= Siner, Chuvash Republic =

Rural locality in Alikovsky District, Russia

Seener (Синерь; Синер) is a rural locality (a village) in Alikovsky District of the Chuvash Republic, Russia, located near the district's administrative center of Alikovo and near the Cheboksary–Alikovo–Krasnye Chetai and Cheboksary–Alikovo–Yadrin auto routes. The population is 135, mostly Chuvash females; it was 248, 224 and 156 in 1926, 1907 and 1859, respectively.

Two small rivers — the Abashyrma and Khelkassy — flow in the vicinity of the village. The village only has one street (Kooperativnaya).

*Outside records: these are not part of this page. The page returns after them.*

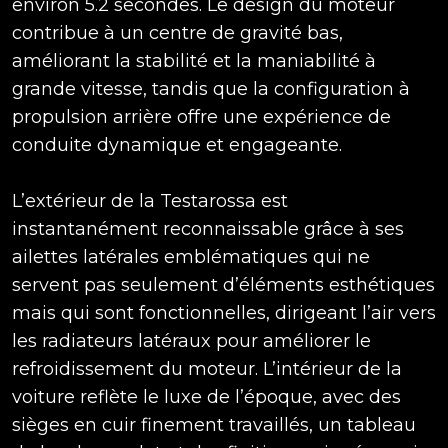
environ 5.2 secondes. Le design du moteur
contribue à un centre de gravité bas,
améliorant la stabilité et la maniabilité à
grande vitesse, tandis que la configuration à
propulsion arrière offre une expérience de
conduite dynamique et engageante.
L’extérieur de la Testarossa est
instantanément reconnaissable grâce à ses
ailettes latérales emblématiques qui ne
servent pas seulement d’éléments esthétiques
mais qui sont fonctionnelles, dirigeant l’air vers
les radiateurs latéraux pour améliorer le
refroidissement du moteur. L’intérieur de la
voiture reflète le luxe de l’époque, avec des
sièges en cuir finement travaillés, un tableau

The climate is moderately continental, with long cold winters and warm summers. Average January temperature is -12.9 °C, average July temperature—18.3 °C. Absolute recorded minimum temperature is -44 °C, while the absolute recorded maximum is 37 °C. Annual average precipitation is 552 mm.

==Etymology and history==
Until 1927, Siner was a part of Alikovskaya Volost of Yadrinsky Uyezd. On November 1, 1927, the village became a part of Alikovsky District. It was transferred to Vurnarsky District on December 20, 1962, but was returned to Alikovsky District on March 14, 1965.